I was intrigued by the topic of historical fiction and made the trek to Marin to hear Ellen Klages speak on June 30th.

Huddled behind high school desks, a group of about 30 attendees listened as Ellen sat atop the teacher’s desk with her legs crossed, looking like she belonged in a classroom.  It’s always interesting to hear the journey of other writers.   A publisher approached Ellen after she had read one of her adult short stories at a conference.  The publisher told her she should write young adult and asked her to submit a manuscript.  If only we could all be so lucky.  Ellen balked, but eventually found a suitable short story that she could modify for a younger audience.  Yet, despite being recruited, her completed manuscript sat unread for many months on various desks.  Alas, the path to publishing is never smooth.  Eventually, her first novel, “The Green Glass Sea” was published and her work has since received the Scott O’Dell award. 

Ellen talked about the research process, a topic that elicits great passion.   The extent of the detail needed to capture an era can be daunting.  She has a whole bookshelf on the Manhattan Project and the World War II period that comprises the setting of her YA novel.    Apparently, the one mistake that a reader has uncovered was that the color of the band aids was white, not pink, in pre-atomic bomb era.

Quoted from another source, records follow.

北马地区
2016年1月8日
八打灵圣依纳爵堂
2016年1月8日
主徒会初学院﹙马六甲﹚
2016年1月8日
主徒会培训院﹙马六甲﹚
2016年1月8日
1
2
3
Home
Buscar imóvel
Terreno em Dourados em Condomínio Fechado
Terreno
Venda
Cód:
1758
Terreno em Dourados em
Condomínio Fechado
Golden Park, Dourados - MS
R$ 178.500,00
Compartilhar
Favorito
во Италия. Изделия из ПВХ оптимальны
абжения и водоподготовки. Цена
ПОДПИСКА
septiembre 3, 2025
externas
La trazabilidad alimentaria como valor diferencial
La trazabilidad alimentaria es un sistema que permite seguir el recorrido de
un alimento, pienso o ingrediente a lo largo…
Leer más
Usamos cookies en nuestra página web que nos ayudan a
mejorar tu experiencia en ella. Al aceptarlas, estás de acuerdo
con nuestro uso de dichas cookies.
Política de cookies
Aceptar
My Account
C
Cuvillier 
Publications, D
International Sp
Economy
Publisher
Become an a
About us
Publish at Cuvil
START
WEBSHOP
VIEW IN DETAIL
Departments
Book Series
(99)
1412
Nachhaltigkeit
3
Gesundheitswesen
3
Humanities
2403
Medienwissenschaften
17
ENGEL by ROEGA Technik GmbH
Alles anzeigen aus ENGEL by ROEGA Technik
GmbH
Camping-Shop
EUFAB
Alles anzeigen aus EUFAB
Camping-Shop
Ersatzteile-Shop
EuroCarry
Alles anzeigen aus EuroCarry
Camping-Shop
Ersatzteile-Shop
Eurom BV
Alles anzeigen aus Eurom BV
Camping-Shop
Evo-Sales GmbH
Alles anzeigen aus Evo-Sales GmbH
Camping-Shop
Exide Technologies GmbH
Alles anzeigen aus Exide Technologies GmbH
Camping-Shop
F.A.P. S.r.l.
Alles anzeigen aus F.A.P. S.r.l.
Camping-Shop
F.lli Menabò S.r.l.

I did not glean as much practical advice on re-working my own historical fiction novel as I had hoped.   Still, I was intrigued enough by the subject matter in “The Green Glass Sea” to want to purchase her novel and was disappointed when she sold out by the time I got to the end of the line.  I have since purchased her book while visiting Ashland (yes, independent bookstores still exist) and am looking forward to a good read.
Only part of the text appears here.